In such a world, where basic needs are met, then the attendant
hopelessness, anxiety and stress which fosters terrorism might be overcome
as well. This would lead perhaps to people leading lives where the measure
of one's existence need no longer be tied to the constraints of the market.
Leisure (as free work or play) would then trump over the need to enter the
job lottery (as a form of enforced servitude) and the realm of freedom
would triumph over the realm of necessity. Life would enter into a new
stage as freedom became the self-determination of one's desire rather than
the beguiling mirage of freedom, that remains in the end only the false
anarchy of an unregulated market (which is actually the dictatorship of the
insider.)

America's only response to terrorism so far has been to call for increased
militarization which in the words of an old David Bowie song is merely the
attempt to put out the fire with gasoline. (oil pun intended.)

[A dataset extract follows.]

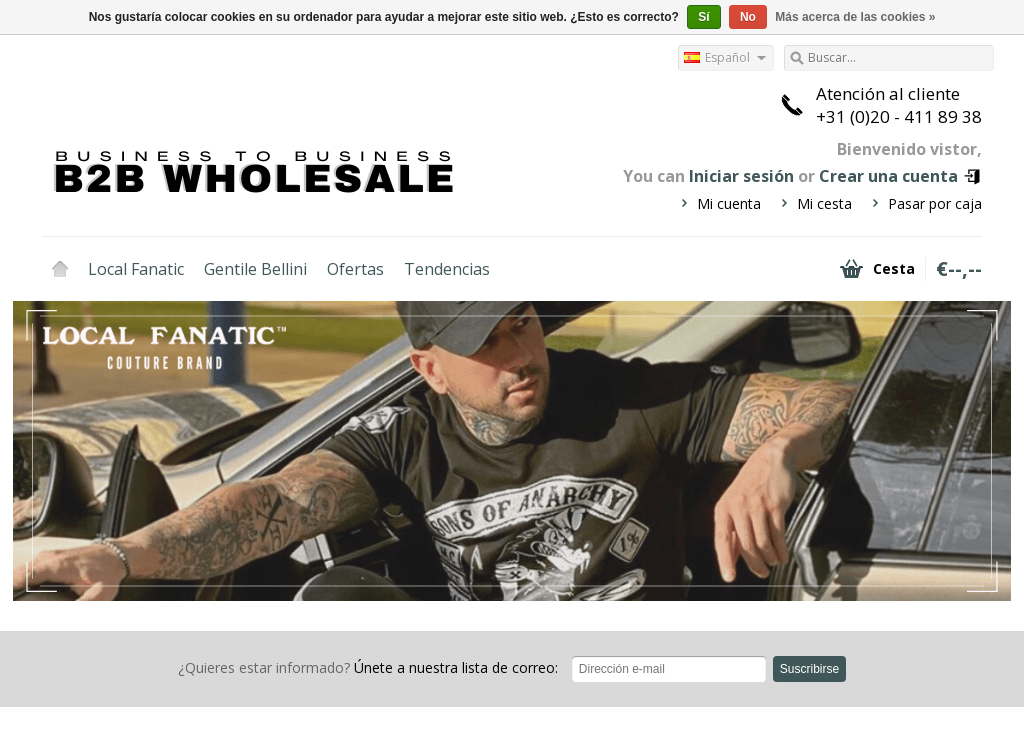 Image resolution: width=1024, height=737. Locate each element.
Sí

My hope is that now the middle class is now impacted upon in new ways by
globalization and the failures of unregulated insider trading. (Whether the
loss of technical jobs occurs domestically or through some other form of
global outsourcing), some of the class divisions may finally be overcome
and a new common cause may be established that attempts to create a greater
baseline for global economic and social security. My fear is that the
American Taliban in order to circumvent this threat will drag the country
into even deeper wars a more unstable world. Perhaps only history will
tell. They tried to tell us once it was over, but they were wrong.